Jesse: [00:17:09] So along with all of these challenges to scale over time, there was also other competitors trying to do the same thing. So how does Mongo DB, continue to have a competitive advantage?
Sahir: [00:17:22] Yeah, I think it's a consistent investment in engineering, R and D and innovation, right? If you look at the capabilities we've released, the core of the database surrounding the database and Atlas, the new services that integrated simplify the architecture for applications, some of the newer things we have, like search or realm or what we're doing with analytics with that was data lake. I'll put our ability to push out more value and capability to customers against any competitor in the world. I think we've got a pretty strong track record there, but at a more kind of macro level. If you went back kind of five years ago to the launch of Atlas, most customers and developers, how to trade off to make you either go with a technology that's very deep on functionality and best of breed. So to speak in a particular domain. Like a Mongo DB, then you have to, that's typically all software, so you tend to have to operate it yourself, learn how to manage and scale and monitor and all those different things. Or you want to choose a managed service experience where you get, the ease of use of just getting started and scaling and having all the pay as you go kind of consumption models. But those databases are nowhere close to as capable as the best of breed players. That was the state of the mark. Five years ago, but now, fast forward to 2021 and going forward customers no longer have to make that trade.

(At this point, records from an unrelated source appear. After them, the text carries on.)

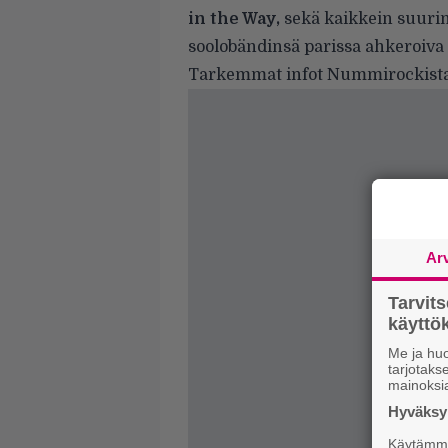
in the Way,
sekä kaikkein suur
soolobändinsä parissa ahkeroiva 
Tarkemmat infot Nummirockista
Ar
Tarvit
käytt
Me ja huo
tarjotak
mainoksi
Hyväksym
Käytämme 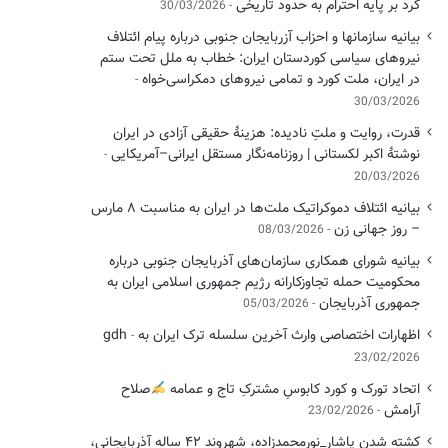
کُرد بر پایه احترام به حدود تاریخی
30/03/2026
بیانیه سازمانها و احزاب آزربایجان جنوبی درباره پیام ائتلاف
نیروهای سیاسی کوردستان ایران: خطاب به ملل تحت ستم
در ایران، ملت کورد و تمامی نیروهای دمکراسی‌خواه
30/03/2026
قدرت، روایت و ملتِ نادیده: هزینهٔ حقیقی آزادی در ایران
نوشتهٔ اکبر لکستانی | روزنامه‌نگار مستقل ایرانی–آمریکایی
20/03/2026
بیانیه ائتلاف دموکراتیک ملت‌ها در ایران به مناسبت ۸ مارس
– روز جهانی زن
08/03/2026
بیانیه شورای همکاری سازمان‌های آذربایجان جنوبی درباره
محکومیت حمله تجاوزکارانه رژیم جمهوری اسلامی ایران به
جمهوری آذربایجان
05/03/2026
اظهارات اختصاصی وارث آخرین سلسله ترک ایران به gdh
23/02/2026
اتحاد تورک و کورد کابوسِ مشترکِ تاج و عمامه
​صلاح
آرامش
23/02/2026
کشته شدن یاشار_نورمحمدزاده، شهروند ۴۲ ساله آذربایجانی،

You have multicloud and sort of database and service offerings analytics as a service offerings, which you learning players that have not only the best of breed capability, that's a lot deeper than the first party services that are managed by the cloud providers, but are also delivered in this really amazing, scalable manner. Consumption-based model so that trade-off is no longer there. And I think that's a key part of what drives our success is the fact that, we have the best capabilities. That's the features and the costs that at the cost of developers and organizations want. We deliver it as a really fluid elastic managed service. And then guess what, for enterprises, especially multicloud is an increasingly strategic sort of characteristic they look for in their major providers, especially their data providers. And we're available on all three of the major public clouds with Atlas. That's a very unique proposition. No one else can offer that. And so that's the thing that really drives in this
Mike: [00:19:38] Yeah.
Sahir: [00:19:39] powering, the acceleration of the Atlas business.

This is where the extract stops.